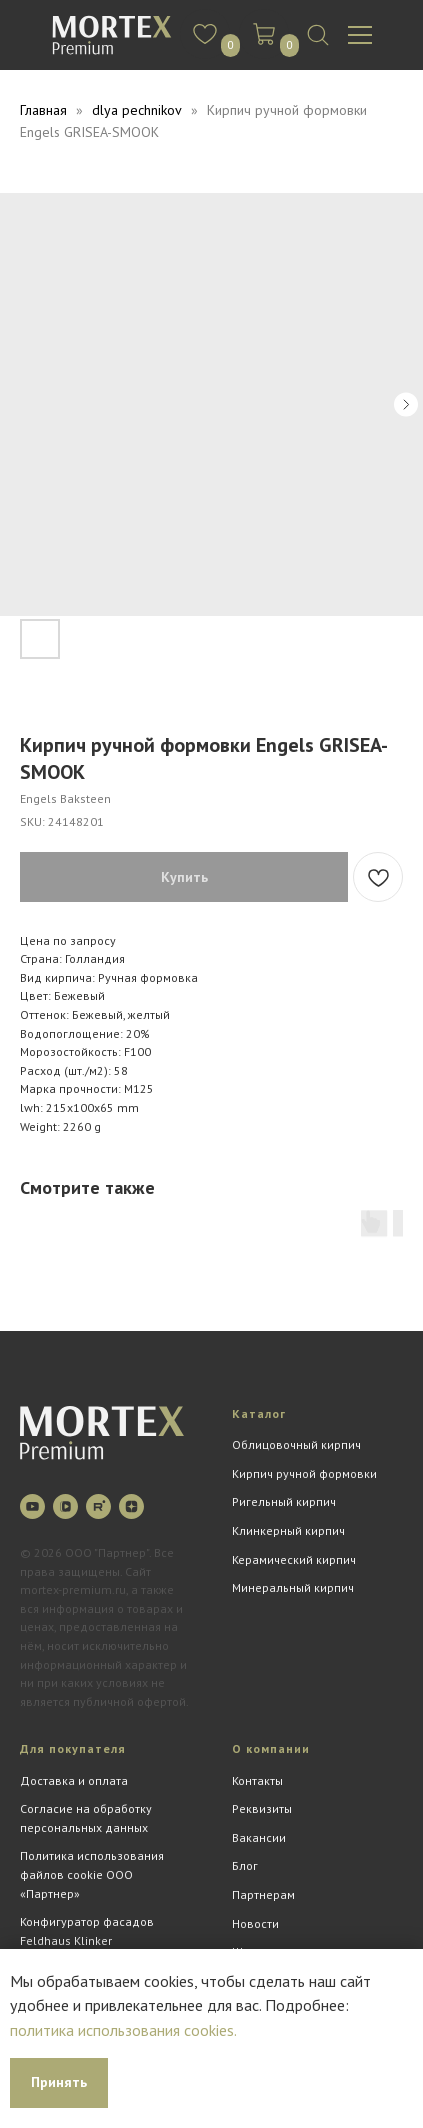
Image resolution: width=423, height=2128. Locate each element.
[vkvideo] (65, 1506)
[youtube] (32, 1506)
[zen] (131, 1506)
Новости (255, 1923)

--- --- ---

▶ Requirement: Go through the listing and restate each line word for word, leaving out the pictures.

▶ Answer area:
Image resolution: width=423, height=2128. Locate each element.
[vkvideo] (65, 1506)
[youtube] (32, 1506)
[zen] (131, 1506)
Новости (255, 1923)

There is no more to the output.